Available records section start

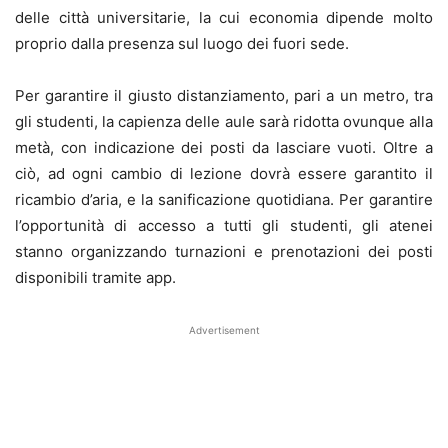
delle città universitarie, la cui economia dipende molto
proprio dalla presenza sul luogo dei fuori sede.
Per garantire il giusto distanziamento, pari a un metro, tra
gli studenti, la capienza delle aule sarà ridotta ovunque alla
metà, con indicazione dei posti da lasciare vuoti. Oltre a
ciò, ad ogni cambio di lezione dovrà essere garantito il
ricambio d’aria, e la sanificazione quotidiana. Per garantire
l’opportunità di accesso a tutti gli studenti, gli atenei
stanno organizzando turnazioni e prenotazioni dei posti
disponibili tramite app.
Advertisement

Available records section end

When you retype the listing above, keep each line exactly as written and drop the pictures.

**Response to this exercise**
delle città universitarie, la cui economia dipende molto
proprio dalla presenza sul luogo dei fuori sede.
Per garantire il giusto distanziamento, pari a un metro, tra
gli studenti, la capienza delle aule sarà ridotta ovunque alla
metà, con indicazione dei posti da lasciare vuoti. Oltre a
ciò, ad ogni cambio di lezione dovrà essere garantito il
ricambio d’aria, e la sanificazione quotidiana. Per garantire
l’opportunità di accesso a tutti gli studenti, gli atenei
stanno organizzando turnazioni e prenotazioni dei posti
disponibili tramite app.
Advertisement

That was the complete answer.